Red Bull team boss Christian Horner believes Sebastian Vettel has chosen the right time to retire from Formula 1, saying it is “not nice to see” him running in midfield.

Vettel announced prior to last month’s Hungarian Grand Prix that he would retire at the end of this season, ending a 15-year career racing in the series.

Vettel linked up with Horner when he was promoted to the Red Bull team in 2009 after a stint at its sister outfit Toro Rosso, and thus began one of the most successful partnerships in F1 history.

After finishing runner-up to Jenson Button in his first year at the team, Vettel went on a run of four consecutive drivers’ championships between 2010 and 2013.

While a difficult final year at Red Bull saw him leave for Ferrari in 2015, Vettel retains a good relationship with his former Red Bull colleagues – with Horner opening up on his former drivers impending retirement.

“He was a pleasure for us to have in our team,” said Horner, as quoted by Motorsport.com. “We achieved some great things together.

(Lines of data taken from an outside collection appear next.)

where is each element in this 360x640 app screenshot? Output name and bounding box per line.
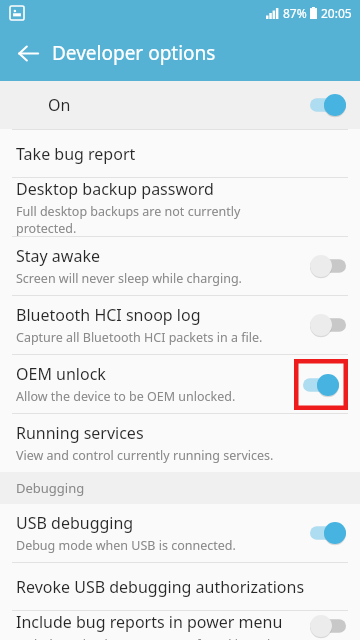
button[interactable]: Desktop backup password	[0, 178, 360, 236]
staticText: Include bug reports in power menu	[16, 611, 283, 633]
staticText: On	[48, 94, 71, 116]
staticText: Allow the device to be OEM unlocked.	[16, 388, 236, 405]
button[interactable]: Include bug reports in power menu	[0, 611, 360, 640]
staticText: OEM unlock	[16, 363, 106, 385]
staticText: Developer options	[52, 40, 216, 66]
button[interactable]: Running services	[0, 414, 360, 472]
staticText: Debug mode when USB is connected.	[16, 537, 236, 554]
staticText: Debugging	[16, 479, 85, 497]
staticText: Take bug report	[16, 143, 136, 165]
button[interactable]: USB debugging	[0, 504, 360, 562]
button[interactable]: Back	[6, 31, 50, 75]
button[interactable]: Revoke USB debugging authorizations	[0, 563, 360, 610]
staticText: Capture all Bluetooth HCI packets in a f…	[16, 329, 263, 346]
staticText: Screen will never sleep while charging.	[16, 270, 242, 287]
staticText: Desktop backup password	[16, 178, 214, 200]
button[interactable]: Take bug report	[0, 130, 360, 177]
staticText: Full desktop backups are not currently p…	[16, 203, 294, 236]
staticText: Stay awake	[16, 245, 100, 267]
button[interactable]: Bluetooth HCI snoop log	[0, 296, 360, 354]
staticText: 20:05	[321, 5, 352, 21]
button[interactable]: On	[0, 81, 360, 129]
staticText: Running services	[16, 422, 144, 444]
staticText: Include option in power menu for taking …	[16, 636, 294, 640]
button[interactable]: Stay awake	[0, 237, 360, 295]
staticText: Bluetooth HCI snoop log	[16, 304, 201, 326]
staticText: 87%	[283, 5, 307, 21]
staticText: USB debugging	[16, 512, 134, 534]
staticText: View and control currently running servi…	[16, 447, 274, 464]
button[interactable]: OEM unlock	[0, 355, 360, 413]
staticText: Revoke USB debugging authorizations	[16, 576, 305, 598]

I think having just watched him grow from a boy into a young man, he’s a very principled guy. He has very strong beliefs.

“We’ve seen that in the latter stages of his career, as he’s very much standing up for things that he feels passionate about, and rightly so. His family is important to him. He’s a very private man. So pleased to see he’s become an Instagrammer recently!

“And while his F1 career comes to an end, he’s got a lot that I’m sure he wants to do in his life. And I’m sure he’s going to go on and do some great things. It’ll be sad not to see him around. But I think the timing is right for him.

“It’s not nice to see him running around in the middle of the field, he doesn’t deserve to be there. And I think the time is right for him to say, ‘Now’s the time for me to call time on F1’.”

Aside from four straight titles, Vettel won 37 races for Red Bull during his six seasons with the team, showing a tremendous attitude and commitment on and off the track according to Horner.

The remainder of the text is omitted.